Quem acompanha a carreira do diretor Robin Campillo sabe que seus filmes costumam ser atravessados por questões ligadas ao universo LGBTQIA+, algumas vezes de maneira mais explícita, como no ótimo 120 Batimentos por Minuto (2017), em outras de forma mais sutil, como no caso do recente Enzo (Enzo), que chega para aluguel nas plataformas da Apple TV e da Amazon Prime. No ponto central, independente da obra, parecem estar as ideias de pertencimento, desejo, exclusão e negação em diferentes graus. E que muitas vezes são exploradas em historias que tensionam esses temas que, inclusive, quebram em alguma medida o que prevê o status quo. E talvez não seja por acaso que no universo do protagonista que dá nome ao mais recente projeto do realizador haja uma predileção pelo trabalho na construção civil. Como pedreiro mesmo.
O que, inicialmente, parece ser uma forma de confrontar os pais Paolo (Pierfrancisco Favino) e Marion (Élodie Bouchez) - algo bastante natural para um adolescente de 16 anos como Enzo (Eloy Pohu) -, não demorará para soar como uma espécie de alegoria de expiação dos próprios desejos do rapaz. Talvez estar perto de homens suados em uma construção, para alguém que está amadurecendo e formando suas noções de sexualidade, seja algum tipo de propósito. Ou talvez não.
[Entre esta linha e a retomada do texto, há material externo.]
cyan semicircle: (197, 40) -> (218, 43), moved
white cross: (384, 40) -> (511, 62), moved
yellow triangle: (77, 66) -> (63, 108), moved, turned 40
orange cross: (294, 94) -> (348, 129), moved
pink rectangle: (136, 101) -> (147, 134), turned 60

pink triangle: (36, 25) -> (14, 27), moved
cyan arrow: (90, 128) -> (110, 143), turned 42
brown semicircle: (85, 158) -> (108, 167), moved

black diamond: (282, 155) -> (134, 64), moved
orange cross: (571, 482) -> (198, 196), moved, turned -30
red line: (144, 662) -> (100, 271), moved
Enzo, afinal, tem uma jovem namorada. Ou ao menos faz de conta que tem. Talvez para se exibir para os demais - em uma idade que a elaboração da masculinidade e da identidade parecem em eterno movimento. Mas quem parece lhe deixar efetivamente animado no canteiro de obras é Vlad (Maksym Slivinskyi), um ucraniano que está fugindo da guerra, enquanto busca uma existência mais digna na França.
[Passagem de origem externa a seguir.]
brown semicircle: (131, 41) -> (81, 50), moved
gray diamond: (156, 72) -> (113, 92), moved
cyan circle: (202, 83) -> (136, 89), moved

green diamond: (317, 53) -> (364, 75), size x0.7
E creio que seja que nesse ponto da mescla entre narrativa queer e debate político-social e imigração que o filme se perde um pouco. Ao cabo, alguns dos temas parecem mais importantes do que a forma como são trabalhados. Indo de lá para cá, entre a voluptuosa casa dos pais e sua rotina como aprendiz de servente, Enzo parece o típico jovem descompromissado no que diz respeito ao futuro (por mais contraditório que tudo possa ser, uma vez que ele já trabalha). Mas ao mesmo tempo em que seu irmão mais velho (Nathan Japy) parece pronto para entrar numa universidade, convivendo harmonicamente com seus colegas que também frequentam a casa dos pais, o protagonista parece apenas um revoltadinho pequeno-burguês, que tem alguma aptidão para as artes, e que soa apenas meio rebelde sem muita causa. Afinal, não deixa de ser bastante cômodo ser desobediente em meio a um sem fim de braçadas na piscina enorme do casarão da família (ou eu tô militando demais?).
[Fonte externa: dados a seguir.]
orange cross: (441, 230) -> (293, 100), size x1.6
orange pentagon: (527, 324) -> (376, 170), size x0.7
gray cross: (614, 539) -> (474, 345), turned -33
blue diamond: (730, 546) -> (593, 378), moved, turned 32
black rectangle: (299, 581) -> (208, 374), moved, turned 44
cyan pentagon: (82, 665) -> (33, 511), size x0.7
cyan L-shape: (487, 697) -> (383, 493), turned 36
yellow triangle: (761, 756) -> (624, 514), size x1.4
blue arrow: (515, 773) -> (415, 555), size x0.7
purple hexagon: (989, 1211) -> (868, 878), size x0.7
E, bom, não é que não haja bons momentos, mas talvez esse fosse um filme bem melhor se fosse mais centrado na figura de Vlad que, ao lado do companheiro de trabalho Miroslav (Vladislav Holyk), vive de fato uma situação angustiante. Especialmente depois de o segundo receber uma ligação do governo, convocando-o para participar do conflito contra a Rússia. Só que Enzo, com o perdão do trocadilho, parece o legítimo Enzo - e talvez o interesse pelos ucranianos, pela sua rotina, as idas à boate e o convívio com pessoas de outros estratos sociais seja apenas uma fuga do mundo, frente a um cenário de privilégios. Há uma cena em que o chefe de Enzo fica embasbacado ao descobrir que ele vive em uma mansão com vista para o mar, que talvez custe alguns milhões de euros. E, sim, por mais que a obra trate das exclusões em suas mais variadas formas, o que falta aqui é um pouco mais de conflito. Algo que faça com que a gente se importe um pouco com um Enzo birrento.